**Exercise**: Your task is to reproduce exactly the lines from the line with "Mike's Wacky Weekly Specials" through the end of the records below.

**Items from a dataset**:
··········

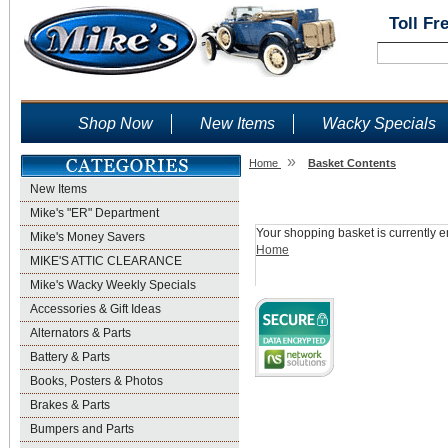
Toll Fr
Shop Now
New Items
Wacky Specials
»
Home
Basket Contents
New Items
Shopping Basket
Mike's "ER" Department
Your shopping basket is currently e
Mike's Money Savers
Home
MIKE'S ATTIC CLEARANCE
Mike's Wacky Weekly Specials
Accessories & Gift Ideas
Alternators & Parts
Battery & Parts
Books, Posters & Photos
Brakes & Parts
Bumpers and Parts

··········

**Answer to the exercise**:
Mike's Wacky Weekly Specials
Accessories & Gift Ideas
Alternators & Parts
Battery & Parts
Books, Posters & Photos
Brakes & Parts
Bumpers and Parts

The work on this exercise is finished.